Ward two draws most City council candidates since 1970s

Ward two has not seen tough competition for candidates in 15 years, what has changed?

Ward+2+Council+Member+Cam+Gordon+poses+for+a+portrait+in+his+office+at+Minneapolis+City+Hall+in+2017.

Max Ostenso

Ward 2 Council Member Cam Gordon poses for a portrait in his office at Minneapolis City Hall in 2017.

by Emalyn Muzzy

In the upcoming city election, there are five Ward two candidates on the ballot, something that has not been seen for over 40 years.

As Minneapolis approaches its first municipal election since George Floyd’s murder and the following unrest, it is clear that there has been an increase in civic engagement in Ward two. These five candidates come from a wide range of backgrounds, but all are looking to help Minneapolis through a period of immense change.

The last time there were five candidates was in 1977, with most of the following elections drawing two candidates. Current representative Cam Gordon was elected in 2005, and has not seen tough opposition since his election year.

The candidates are Gordon, Yusra Arab, Robin Wonsley Worlobah, Tom Anderson and Guy Gaskin. Gordon represents the Green Party while Wonsley Worlobah is part of the Democratic Socialist Party. Arab is a DFL candidate and advocate for Ward two’s East African population. Anderson is a DFL candidate with a background in teaching. Gaskin is the lone Republican candidate running in a neighborhood that tends to vote progressively.

City finds itself at a turning point

Wonsley Worlobah, Arab and Anderson said they decided to run for city Council after Floyd’s murder and the subsequent disarray of the city.

“The world is really looking at Minneapolis after the uprisings,” Wonsley Worlobah said. “How do you actually go about changing the conditions that drive apartheid conditions in your city?”

Currently, the city Council is dealing with how to reform, or replace, the police department, solve the racial disparities among several city systems, such as the Black-white homeownership gap and create more affordable housing.

When the Minneapolis City Council vowed to dismantle the Minneapolis Police Department in June 2020, Arab said she felt they did this without a concrete plan.

“I haven’t seen the Council step up and actually implement a significant plan that includes communities that are most impacted by these decisions, which is one of the promises that they made on stage,” she said.

When Arab worked as a policy aide for the Ward six City Council member, she said she noticed a disconnect between city hall and its constituents. She watched city officials who didn’t know much about the East African community struggle to communicate with them.

“The East African community is a traditionally oral society, so by just spreading the community with flyers about resources, they would never get traction and they were wondering why,” Arab said.

Ward two creates room for independents

Currently, Gordon is the only independent party member that exists within the city Council. Every other Council member is in the Democratic-Farmer-Labor (DFL) Party.

Southeast Como Improvement Agency President Ben Brummel said he wouldn’t be surprised if Wonsley Worlobah does well in Ward two given the fact that it already elected a progressive independent.
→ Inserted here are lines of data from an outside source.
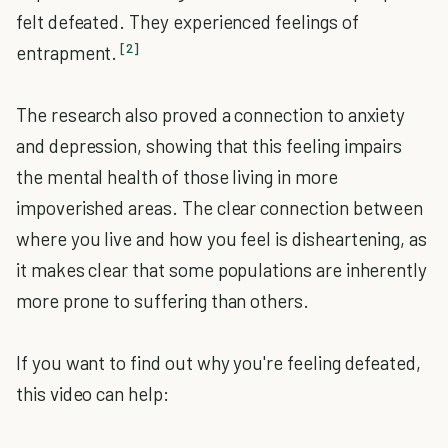
felt defeated. They experienced feelings of
[2]
entrapment.
The research also proved a connection to anxiety
and depression, showing that this feeling impairs
the mental health of those living in more
impoverished areas. The clear connection between
where you live and how you feel is disheartening, as
it makes clear that some populations are inherently
more prone to suffering than others.
If you want to find out why you're feeling defeated,
this video can help:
Historically, Ward two has been run, like much of the city, by DFL party members. In the 1970s and early 1980s, there was strong competition from independents, but DFL members usually won.

This changed when Gordon ran for the first time in 2001. Although he was not elected that year, he came in a close second, losing by about 100 votes. In the terms before he took office, Gordon said there were Green Party members on the Council, but when he was elected, he was the only one.
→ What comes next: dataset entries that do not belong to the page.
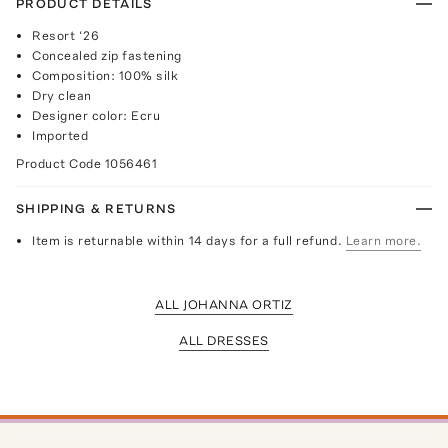
PRODUCT DETAILS
Resort ‘26
Concealed zip fastening
Composition: 100% silk
Dry clean
Designer color: Ecru
Imported
Product Code
1056461
SHIPPING & RETURNS
Item is returnable within 14 days for a full refund.
Learn more.
ALL JOHANNA ORTIZ
ALL DRESSES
Within Ward two, there is a large student population living in Prospect Park, Southeast Como and Cedar-Riverside. Younger generations, including Millennials and Gen-Z, tend to vote more liberally, according to the Pew Research Center.

There is not a strong Democrat vs. Republican debate happening in Minneapolis at the local election level, Gordon said.

“I think people also see that City Council is nonpartisan, and party connection maybe isn’t as important as it might be when they’re thinking about the state legislature, or Congress where it seems like that majority parties are really important,” Gordon said.

Gordon’s 15 years in Ward two

Through the last 15 years, Gordon said he helped create the Dinkytown Greenway, which is the trail system running along the train tracks in Dinkytown. These trails connect to others along West River Parkway and continues to run near downtown Minneapolis. He also helped get protected bike lanes along the Franklin Avenue Bridge near Seward.

He said he has been a part of getting rid of parking minimums and overall, transitioning Minneapolis into a walkable city.

“[As city Council member], you really have an opportunity to help people and improve people’s lives,” Gordon said. “A lot of people think about politics and they think about it at the national and the federal level, but it’s at this local level where you can really partner with folks and … help people solve problems.”

Guy Gaskin did not respond to the Minnesota Daily’s requests to interview.